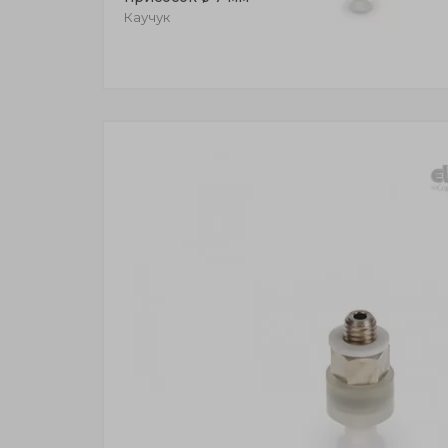
Каучук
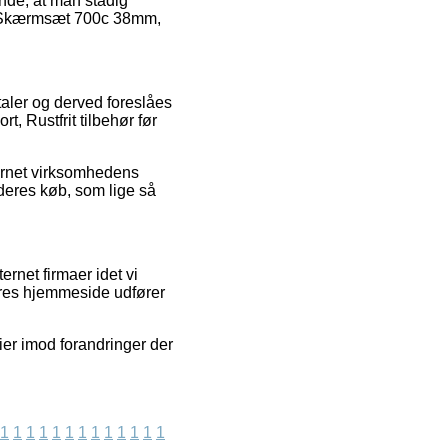
rende, at man stadig
af Skærmsæt 700c 38mm,
taler og derved foreslåes
 Rustfrit tilbehør før
ternet virksomhedens
deres køb, som lige så
rnet firmaer idet vi
ores hjemmeside udfører
er imod forandringer der
1
1
1
1
1
1
1
1
1
1
1
1
1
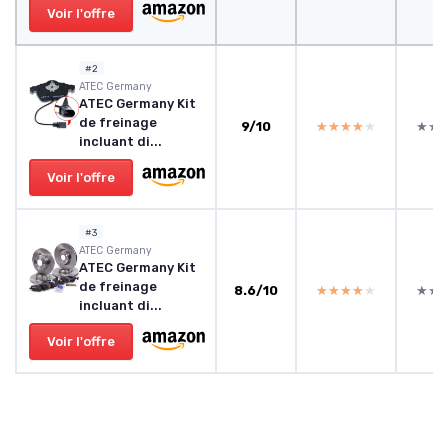
Voir l'offre
#2
ATEC Germany
ATEC Germany Kit
de freinage
9/10
★★★★★
★★★★★
★★
★★
incluant di...
Voir l'offre
#3
ATEC Germany
ATEC Germany Kit
de freinage
8.6/10
★★★★★
★★★★★
★★
★★
incluant di...
Voir l'offre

──────

Aim of the exercise:
For this exercise, the lines from the one containing "taler og derved foreslåes" through the last line of the entries above are to be output exactly, both included, and pictures are skipped.

Solution to this task:
taler og derved foreslåes
 Rustfrit tilbehør før
ternet virksomhedens
deres køb, som lige så
rnet firmaer idet vi
ores hjemmeside udfører
er imod forandringer der
1
1
1
1
1
1
1
1
1
1
1
1
1
Voir l'offre
#2
ATEC Germany
ATEC Germany Kit
de freinage
9/10
★★★★★
★★★★★
★★
★★
incluant di...
Voir l'offre
#3
ATEC Germany
ATEC Germany Kit
de freinage
8.6/10
★★★★★
★★★★★
★★
★★
incluant di...
Voir l'offre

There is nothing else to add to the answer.